Return the data below in full and exactly, except that the pictures are dropped.

______________________________

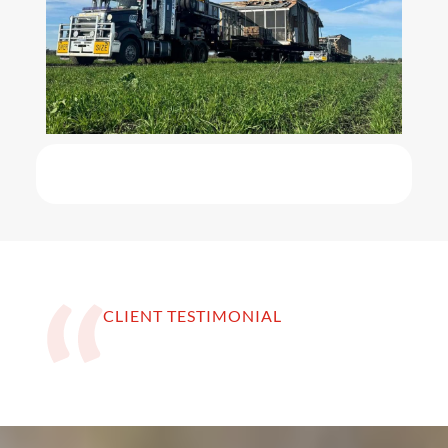
CLIENT TESTIMONIAL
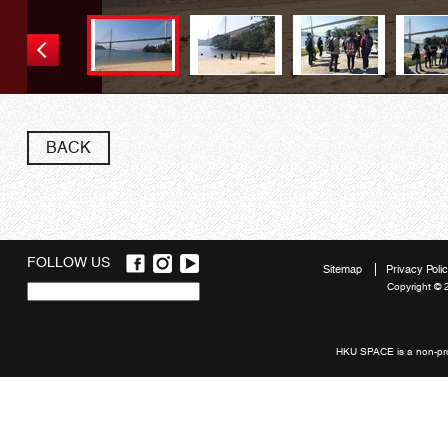
BACK
FOLLOW US
Sitemap
Privacy Poli
Copyright © 
Quick
links
HKU SPACE is a non-prof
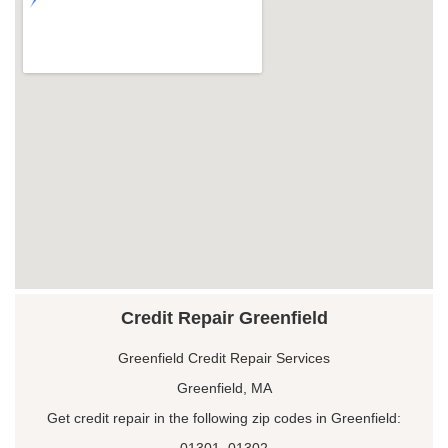
Credit Repair Greenfield
Greenfield Credit Repair Services
Greenfield, MA
Get credit repair in the following zip codes in Greenfield:
01301, 01302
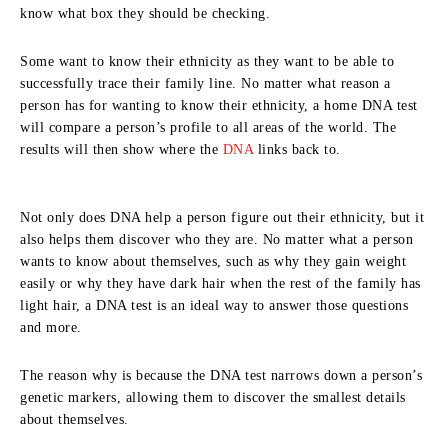
know what box they should be checking.
Some want to know their ethnicity as they want to be able to
successfully trace their family line. No matter what reason a
person has for wanting to know their ethnicity, a home DNA test
will compare a person’s profile to all areas of the world. The
results will then show where the
DNA
links back to.
Not only does DNA help a person figure out their ethnicity, but it
also helps them discover who they are. No matter what a person
wants to know about themselves, such as why they gain weight
easily or why they have dark hair when the rest of the family has
light hair, a DNA test is an ideal way to answer those questions
and more.
The reason why is because the DNA test narrows down a person’s
genetic markers, allowing them to discover the smallest details
about themselves.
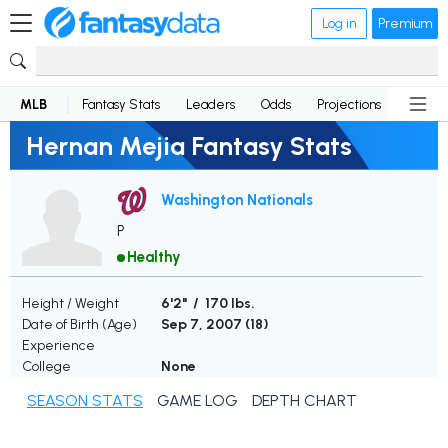
Log in
Premium
MLB
Fantasy Stats
Leaders
Odds
Projections
News
Hernan Mejia Fantasy Stats
Washington Nationals
P
Healthy
Height / Weight
6'2" / 170 lbs.
Date of Birth (Age)
Sep 7, 2007 (
18
)
Experience
College
None
SEASON STATS
GAME LOG
DEPTH CHART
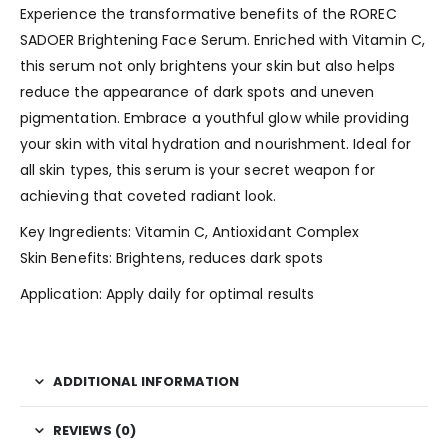
Experience the transformative benefits of the ROREC
SADOER Brightening Face Serum. Enriched with Vitamin C,
this serum not only brightens your skin but also helps
reduce the appearance of dark spots and uneven
pigmentation. Embrace a youthful glow while providing
your skin with vital hydration and nourishment. Ideal for
all skin types, this serum is your secret weapon for
achieving that coveted radiant look.
Key Ingredients: Vitamin C, Antioxidant Complex
Skin Benefits: Brightens, reduces dark spots
Application: Apply daily for optimal results
ADDITIONAL INFORMATION
REVIEWS (0)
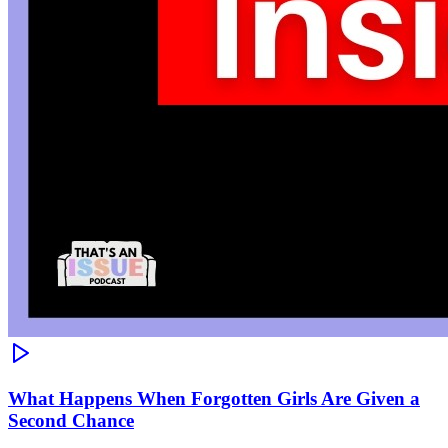
What Happens When Forgotten Girls Are Given a
Second Chance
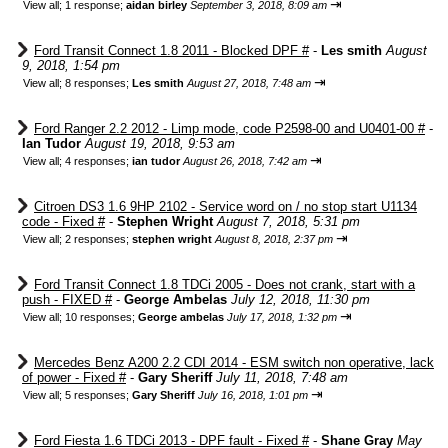
⇥
View all
;
1 response;
aidan birley
September 3, 2018, 8:09 am
Ford Transit Connect 1.8 2011 - Blocked DPF #
-
Les smith
August
9, 2018, 1:54 pm
⇥
View all
;
8 responses;
Les smith
August 27, 2018, 7:48 am
Ford Ranger 2.2 2012 - Limp mode, code P2598-00 and U0401-00 #
-
Ian Tudor
August 19, 2018, 9:53 am
⇥
View all
;
4 responses;
ian tudor
August 26, 2018, 7:42 am
Citroen DS3 1.6 9HP 2102 - Service word on / no stop start U1134
code - Fixed #
-
Stephen Wright
August 7, 2018, 5:31 pm
⇥
View all
;
2 responses;
stephen wright
August 8, 2018, 2:37 pm
Ford Transit Connect 1.8 TDCi 2005 - Does not crank, start with a
push - FIXED #
-
George Ambelas
July 12, 2018, 11:30 pm
⇥
View all
;
10 responses;
George ambelas
July 17, 2018, 1:32 pm
Mercedes Benz A200 2.2 CDI 2014 - ESM switch non operative, lack
of power - Fixed #
-
Gary Sheriff
July 11, 2018, 7:48 am
⇥
View all
;
5 responses;
Gary Sheriff
July 16, 2018, 1:01 pm
Ford Fiesta 1.6 TDCi 2013 - DPF fault - Fixed #
-
Shane Gray
May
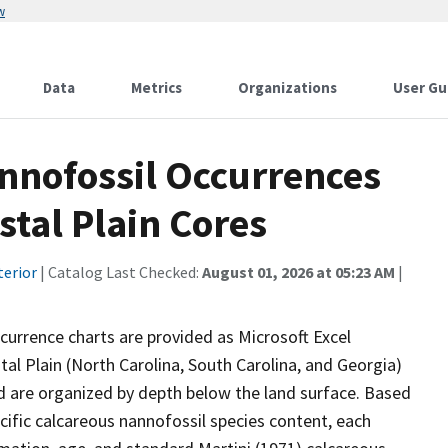
w
Data
Metrics
Organizations
User Gu
nnofossil Occurrences
stal Plain Cores
terior
| Catalog Last Checked:
August 01, 2026 at 05:23 AM
|
ccurrence charts are provided as Microsoft Excel
al Plain (North Carolina, South Carolina, and Georgia)
are organized by depth below the land surface. Based
ecific calcareous nannofossil species content, each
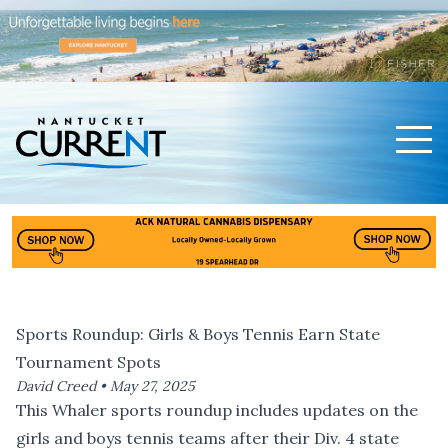
Men
Nantucket Current Home Page
Sports Roundup: Girls & Boys Tennis Earn State
Tournament Spots
David Creed •
May 27, 2025
This Whaler sports roundup includes updates on the
girls and boys tennis teams after their Div. 4 state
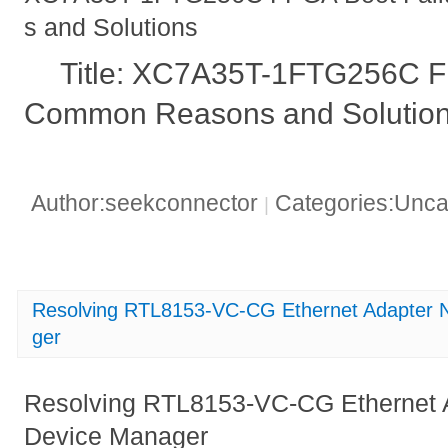
s and Solutions
Title: XC7A35T-1FTG256C FP
Common Reasons and Solutio
Author:seekconnector
Categories:Unca
|
Resolving RTL8153-VC-CG Ethernet Adapter N
ger
Resolving RTL8153-VC-CG Ethernet A
Device Manager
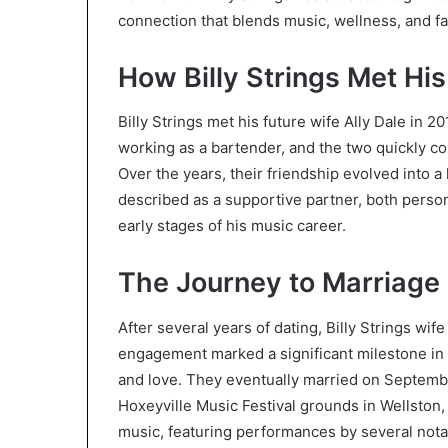
connection that blends music, wellness, and fam
How Billy Strings Met His
Billy Strings met his future wife Ally Dale in 20
working as a bartender, and the two quickly c
Over the years, their friendship evolved into a 
described as a supportive partner, both perso
early stages of his music career.
The Journey to Marriage
After several years of dating, Billy Strings w
engagement marked a significant milestone in t
and love. They eventually married on Septemb
Hoxeyville Music Festival grounds in Wellston,
music, featuring performances by several nota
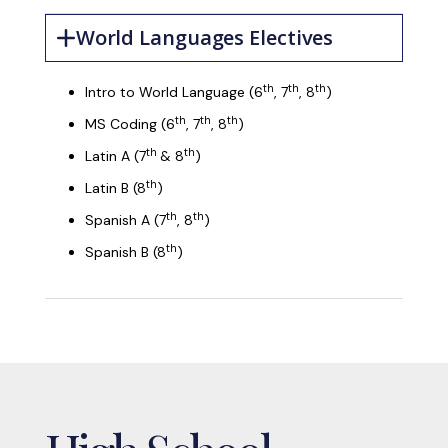
World Languages Electives
th
th
th
Intro to World Language (6
, 7
, 8
)
th
th
th
MS Coding (6
, 7
, 8
)
th
th
Latin A (7
& 8
)
th
Latin B (8
)
th
th
Spanish A (7
, 8
)
th
Spanish B (8
)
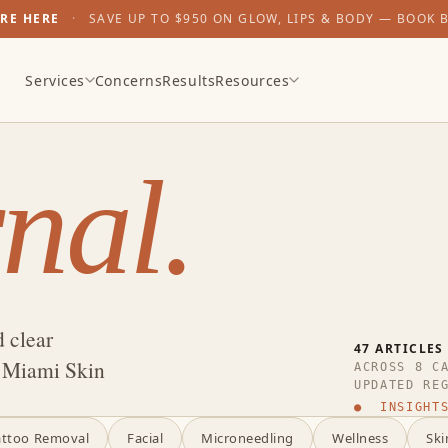
ARE HERE
·
SAVE UP TO $950 ON GLOW, LIPS & BODY — BOOK 
Services
Concerns
Results
Resources
nal.
d clear
47 ARTICLES
t Miami Skin
ACROSS 8 C
UPDATED RE
● INSIGHTS
attoo Removal
Facial
Microneedling
Wellness
Ski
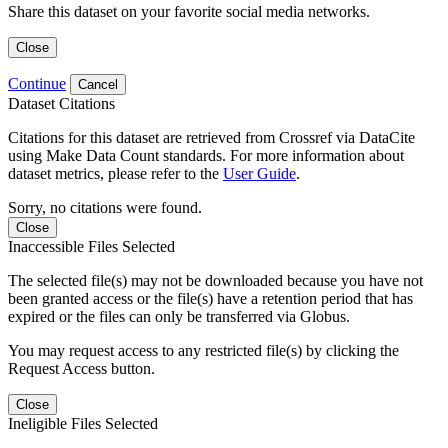
Share this dataset on your favorite social media networks.
Close
Continue
Cancel
Dataset Citations
Citations for this dataset are retrieved from Crossref via DataCite
using Make Data Count standards. For more information about
dataset metrics, please refer to the
User Guide
.
Sorry, no citations were found.
Close
Inaccessible Files Selected
The selected file(s) may not be downloaded because you have not
been granted access or the file(s) have a retention period that has
expired or the files can only be transferred via Globus.
You may request access to any restricted file(s) by clicking the
Request Access button.
Close
Ineligible Files Selected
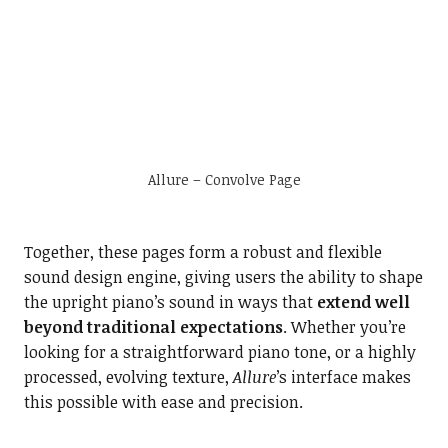
Allure – Convolve Page
Together, these pages form a robust and flexible
sound design engine, giving users the ability to shape
the upright piano’s sound in ways that
extend well
beyond traditional expectations
. Whether you’re
looking for a straightforward piano tone, or a highly
processed, evolving texture,
Allure
’s interface makes
this possible with ease and precision.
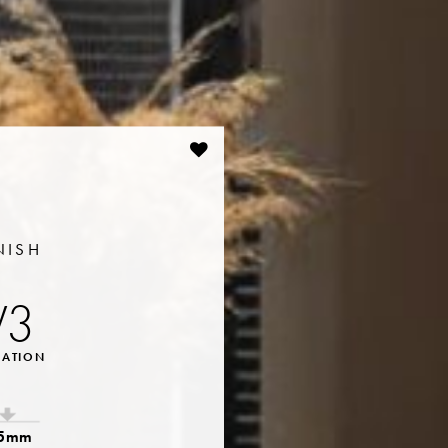
NISH
V3
IATION
.5mm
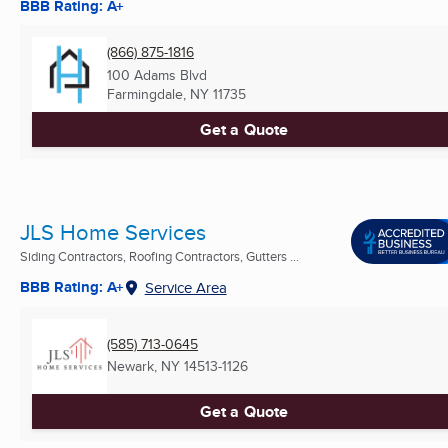
BBB Rating: A+
(866) 875-1816
100 Adams Blvd
Farmingdale, NY
11735
Get a Quote
JLS Home Services
Siding Contractors, Roofing Contractors, Gutters ...
BBB Rating: A+
Service Area
(585) 713-0645
Newark, NY
14513-1126
Get a Quote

______________________________

**EXPECTED OUTPUT**
CLIENT TESTIMONIAL
BACK
FOLLOW US
Sitemap
Privacy Poli
Copyright © 
Quick
links
HKU SPACE is a non-prof
Credit Repair Greenfield
Greenfield Credit Repair Services
Greenfield, MA
Get credit repair in the following zip codes in Greenfield:
01301, 01302
know what box they should be checking.
Some want to know their ethnicity as they want to be able to
successfully trace their family line. No matter what reason a
person has for wanting to know their ethnicity, a home DNA test
will compare a person’s profile to all areas of the world. The
results will then show where the
DNA
links back to.
Not only does DNA help a person figure out their ethnicity, but it
also helps them discover who they are. No matter what a person
wants to know about themselves, such as why they gain weight
easily or why they have dark hair when the rest of the family has
light hair, a DNA test is an ideal way to answer those questions
and more.
The reason why is because the DNA test narrows down a person’s
genetic markers, allowing them to discover the smallest details
about themselves.
Log in
Premium
MLB
Fantasy Stats
Leaders
Odds
Projections
News
Hernan Mejia Fantasy Stats
Washington Nationals
P
Healthy
Height / Weight
6'2" / 170 lbs.
Date of Birth (Age)
Sep 7, 2007 (
18
)
Experience
College
None
SEASON STATS
GAME LOG
DEPTH CHART
Experience the transformative benefits of the ROREC
SADOER Brightening Face Serum. Enriched with Vitamin C,
this serum not only brightens your skin but also helps
reduce the appearance of dark spots and uneven
pigmentation. Embrace a youthful glow while providing
your skin with vital hydration and nourishment. Ideal for
all skin types, this serum is your secret weapon for
achieving that coveted radiant look.
Key Ingredients: Vitamin C, Antioxidant Complex
Skin Benefits: Brightens, reduces dark spots
Application: Apply daily for optimal results
ADDITIONAL INFORMATION
REVIEWS (0)
What Happens When Forgotten Girls Are Given a
Second Chance
⇥
View all
;
1 response;
aidan birley
September 3, 2018, 8:09 am
Ford Transit Connect 1.8 2011 - Blocked DPF #
-
Les smith
August
9, 2018, 1:54 pm
⇥
View all
;
8 responses;
Les smith
August 27, 2018, 7:48 am
Ford Ranger 2.2 2012 - Limp mode, code P2598-00 and U0401-00 #
-
Ian Tudor
August 19, 2018, 9:53 am
⇥
View all
;
4 responses;
ian tudor
August 26, 2018, 7:42 am
Citroen DS3 1.6 9HP 2102 - Service word on / no stop start U1134
code - Fixed #
-
Stephen Wright
August 7, 2018, 5:31 pm
⇥
View all
;
2 responses;
stephen wright
August 8, 2018, 2:37 pm
Ford Transit Connect 1.8 TDCi 2005 - Does not crank, start with a
push - FIXED #
-
George Ambelas
July 12, 2018, 11:30 pm
⇥
View all
;
10 responses;
George ambelas
July 17, 2018, 1:32 pm
Mercedes Benz A200 2.2 CDI 2014 - ESM switch non operative, lack
of power - Fixed #
-
Gary Sheriff
July 11, 2018, 7:48 am
⇥
View all
;
5 responses;
Gary Sheriff
July 16, 2018, 1:01 pm
Ford Fiesta 1.6 TDCi 2013 - DPF fault - Fixed #
-
Shane Gray
May
w
Data
Metrics
Organizations
User Gu
nnofossil Occurrences
stal Plain Cores
terior
| Catalog Last Checked:
August 01, 2026 at 05:23 AM
|
ccurrence charts are provided as Microsoft Excel
al Plain (North Carolina, South Carolina, and Georgia)
are organized by depth below the land surface. Based
ecific calcareous nannofossil species content, each
Men
Nantucket Current Home Page
Sports Roundup: Girls & Boys Tennis Earn State
Tournament Spots
David Creed •
May 27, 2025
This Whaler sports roundup includes updates on the
girls and boys tennis teams after their Div. 4 state
s and Solutions
Title: XC7A35T-1FTG256C FP
Common Reasons and Solutio
Author:seekconnector
Categories:Unca
|
Resolving RTL8153-VC-CG Ethernet Adapter N
ger
Resolving RTL8153-VC-CG Ethernet A
Device Manager
connection that blends music, wellness, and fam
How Billy Strings Met His
Billy Strings met his future wife Ally Dale in 20
working as a bartender, and the two quickly c
Over the years, their friendship evolved into a 
described as a supportive partner, both perso
early stages of his music career.
The Journey to Marriage
After several years of dating, Billy Strings w
engagement marked a significant milestone in t
and love. They eventually married on Septemb
Hoxeyville Music Festival grounds in Wellston,
music, featuring performances by several nota
World Languages Electives
th
th
th
Intro to World Language (6
, 7
, 8
)
th
th
th
MS Coding (6
, 7
, 8
)
th
th
Latin A (7
& 8
)
th
Latin B (8
)
th
th
Spanish A (7
, 8
)
th
Spanish B (8
)
ARE HERE
·
SAVE UP TO $950 ON GLOW, LIPS & BODY — BOOK 
Services
Concerns
Results
Resources
nal.
d clear
47 ARTICLES
t Miami Skin
ACROSS 8 C
UPDATED RE
● INSIGHTS
attoo Removal
Facial
Microneedling
Wellness
Ski
Share this dataset on your favorite social media networks.
Close
Continue
Cancel
Dataset Citations
Citations for this dataset are retrieved from Crossref via DataCite
using Make Data Count standards. For more information about
dataset metrics, please refer to the
User Guide
.
Sorry, no citations were found.
Close
Inaccessible Files Selected
The selected file(s) may not be downloaded because you have not
been granted access or the file(s) have a retention period that has
expired or the files can only be transferred via Globus.
You may request access to any restricted file(s) by clicking the
Request Access button.
Close
Ineligible Files Selected
Allure – Convolve Page
Together, these pages form a robust and flexible
sound design engine, giving users the ability to shape
the upright piano’s sound in ways that
extend well
beyond traditional expectations
. Whether you’re
looking for a straightforward piano tone, or a highly
processed, evolving texture,
Allure
’s interface makes
this possible with ease and precision.
NISH
V3
IATION
.5mm
BBB Rating: A+
(866) 875-1816
100 Adams Blvd
Farmingdale, NY
11735
Get a Quote
JLS Home Services
Siding Contractors, Roofing Contractors, Gutters ...
BBB Rating: A+
Service Area
(585) 713-0645
Newark, NY
14513-1126
Get a Quote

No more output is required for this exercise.